2. The "Steering with Your Feet" Trick
If you try to steer sugar sand with your handlebars like you’re on asphalt, you’re going to have a bad time. The front tire is essentially a suggestion, not a command.
Instead, you steer with your weight and your pegs.
Stand up: This lowers your center of gravity to the footpegs.
Weight the outside peg: If you want to go left, put pressure on the right peg.

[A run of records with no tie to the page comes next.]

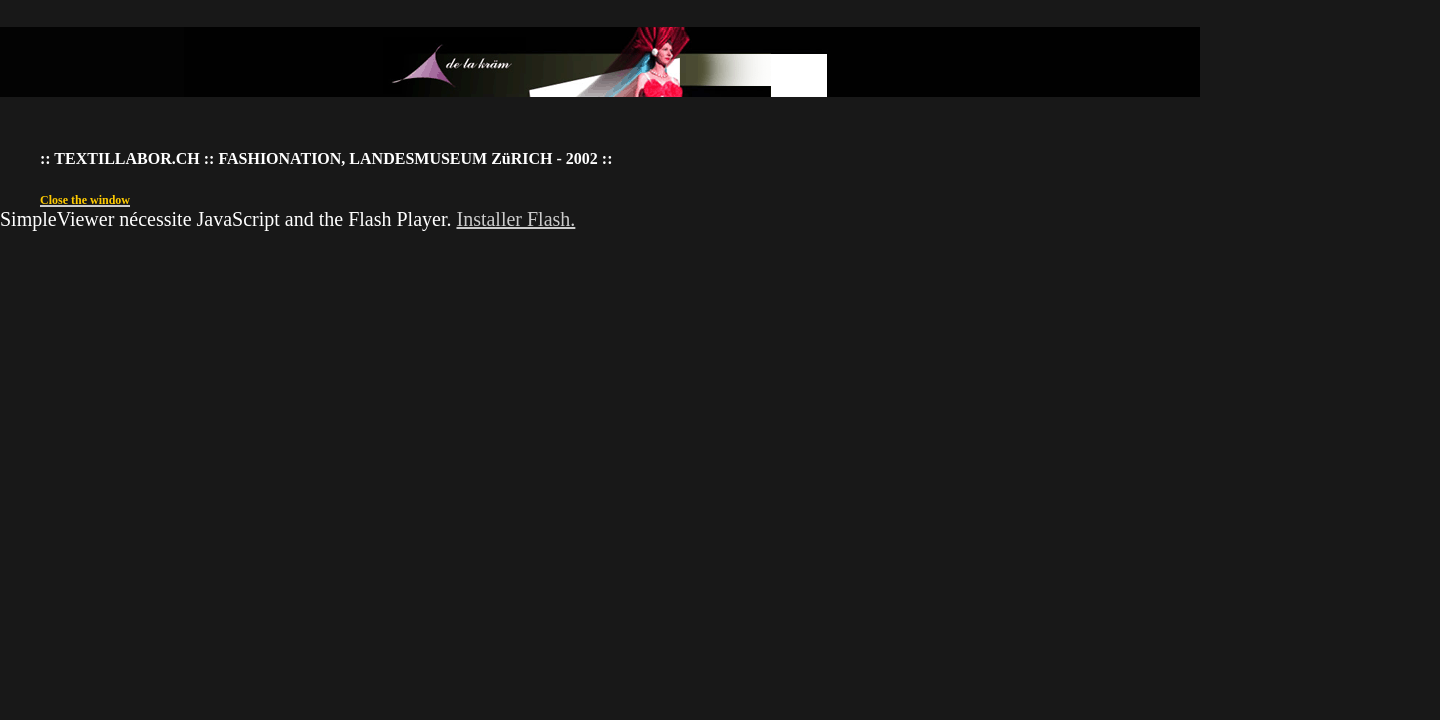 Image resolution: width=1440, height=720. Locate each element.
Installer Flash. (515, 219) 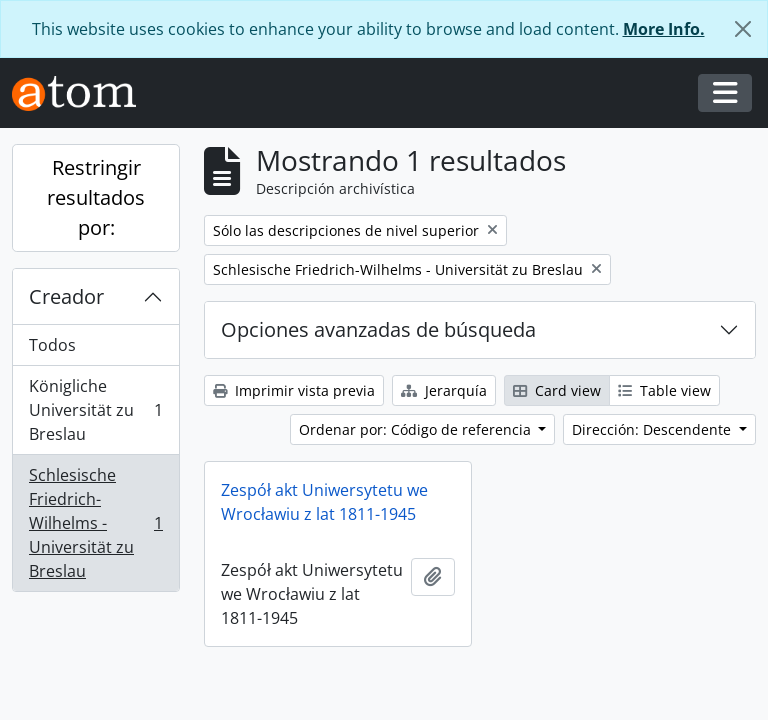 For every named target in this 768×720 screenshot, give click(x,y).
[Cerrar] (743, 29)
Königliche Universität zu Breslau (95, 410)
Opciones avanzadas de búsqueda (378, 329)
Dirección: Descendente (653, 429)
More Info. (664, 29)
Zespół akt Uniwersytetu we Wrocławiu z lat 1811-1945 (324, 502)
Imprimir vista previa (294, 390)
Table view (664, 390)
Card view (557, 390)
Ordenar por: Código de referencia (417, 429)
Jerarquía (444, 390)
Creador (66, 296)
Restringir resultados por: (96, 197)
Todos (52, 345)
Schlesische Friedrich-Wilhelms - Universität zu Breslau (95, 523) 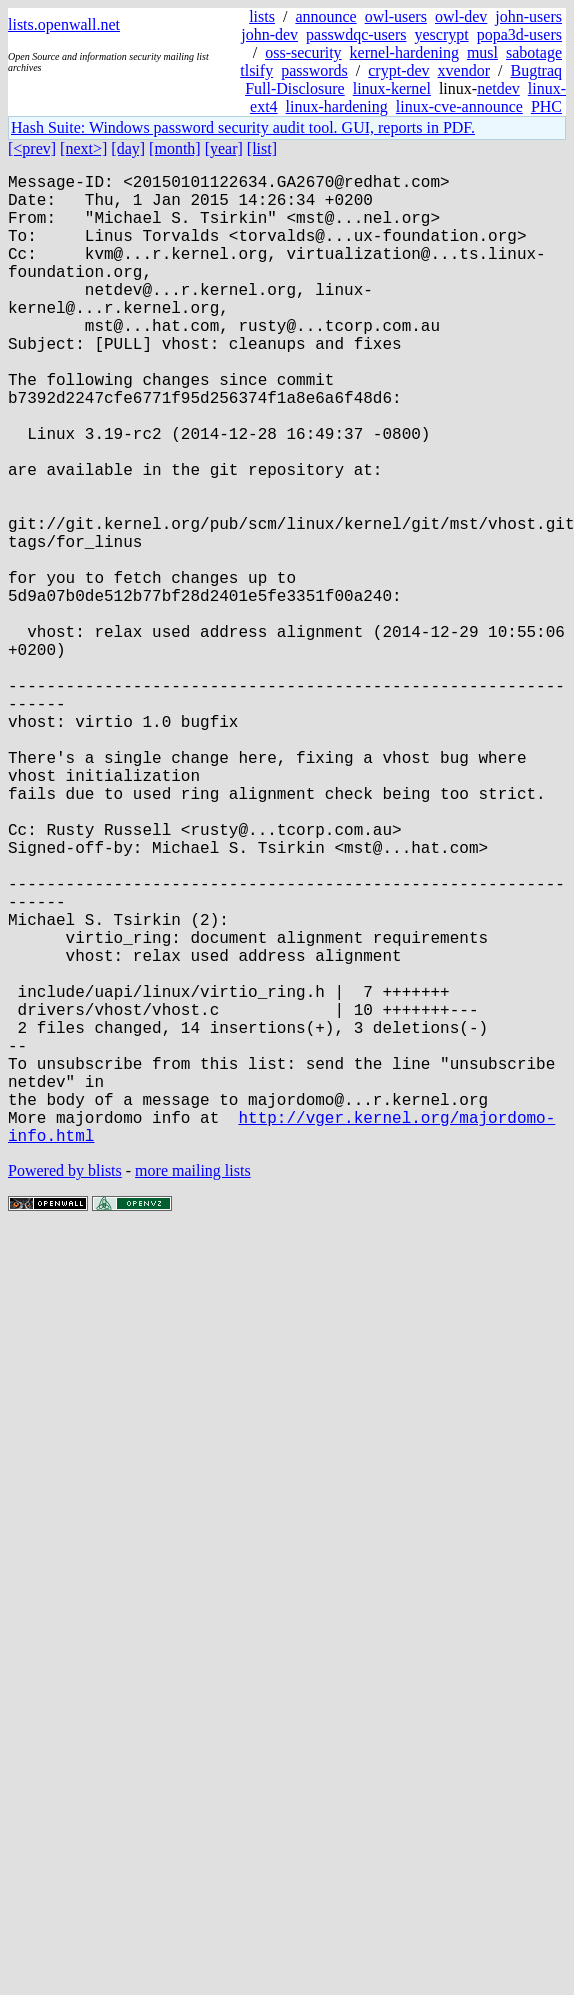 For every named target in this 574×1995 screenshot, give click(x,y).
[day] (128, 148)
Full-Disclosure (295, 88)
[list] (262, 148)
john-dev (269, 34)
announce (325, 16)
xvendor (464, 70)
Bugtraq (536, 70)
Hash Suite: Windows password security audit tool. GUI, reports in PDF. (243, 127)
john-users (528, 16)
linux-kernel (392, 88)
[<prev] (32, 148)
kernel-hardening (404, 52)
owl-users (396, 16)
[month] (175, 148)
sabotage (534, 52)
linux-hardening (337, 106)
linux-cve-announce (459, 106)
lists (262, 16)
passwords (314, 70)
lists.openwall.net (64, 24)
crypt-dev (398, 70)
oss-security (303, 52)
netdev (498, 88)
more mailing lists (193, 1386)
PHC (546, 106)
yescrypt (441, 34)
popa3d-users (519, 34)
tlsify (256, 70)
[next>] (83, 148)
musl (482, 52)
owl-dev (461, 16)
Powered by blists (65, 1386)
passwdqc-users (356, 34)
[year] (224, 148) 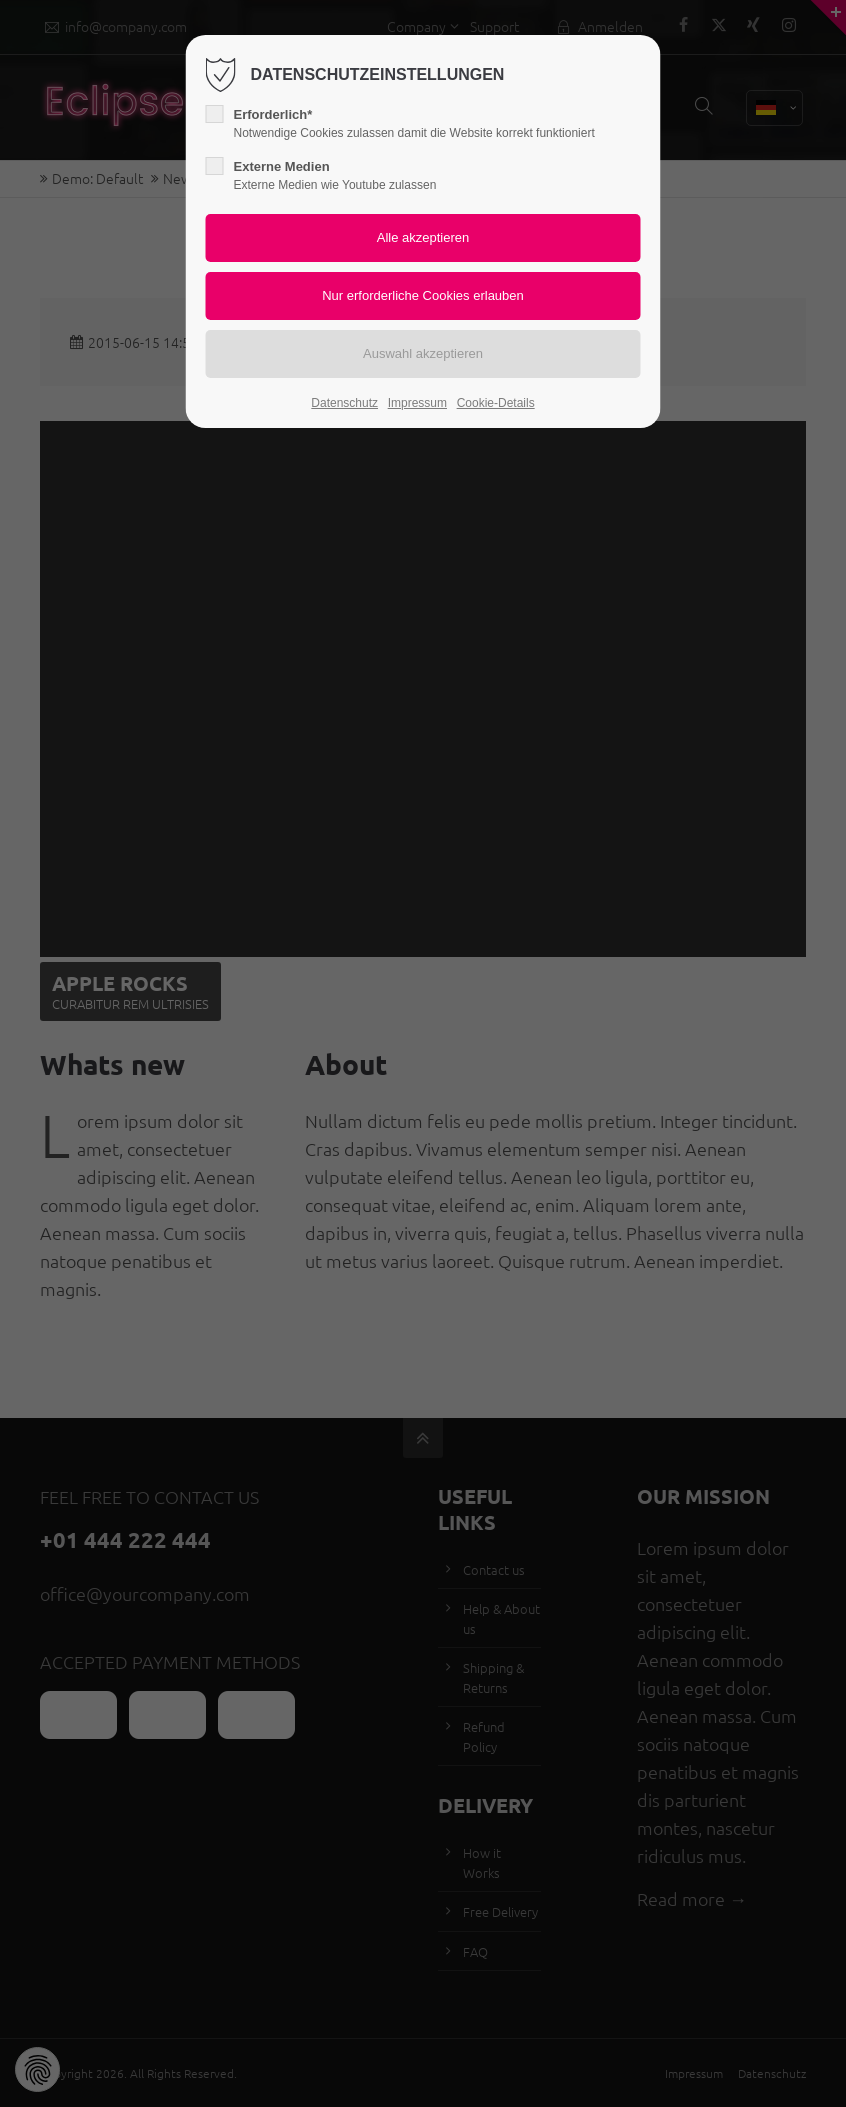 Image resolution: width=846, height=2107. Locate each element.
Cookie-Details (496, 403)
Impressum (417, 403)
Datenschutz (344, 403)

Let the bars dance: Hold the grips like you’re holding a couple of baby birds—firm enough that they don't fly away, but loose enough that they can move. The front end will wiggle. Let it.
3. Move Your Weight Back
In almost every other type of riding, we want to stay neutral. In sugar sand, you want to sit (or stand) back. By shifting your weight toward the rear axle, you lighten the front end. This allows the front tire to "float" over the ruts rather than plowing through them like a shovel. Think of yourself as a speedboat—bow up, motor pushing hard from the back.
4. Look Way, Way Down-Track
Because the bike is moving underneath you, the natural instinct is to look right in front of your tire to see what’s happening. Don't. Target fixation is real, and in the sand, it’s a killer. If you look at the deep rut, you’re going into the deep rut. Look 50 feet ahead to where the sand gets firmer or where the turn ends. Your body will subconsciously make the micro-adjustments needed to get you there.
Pro-Tip: If you do stop in the deep stuff, don't just dump the clutch to get moving. You’ll just dig a hole to China. Lean back, feather that friction zone, and "paddle" with your feet until you get enough speed to get back on plane.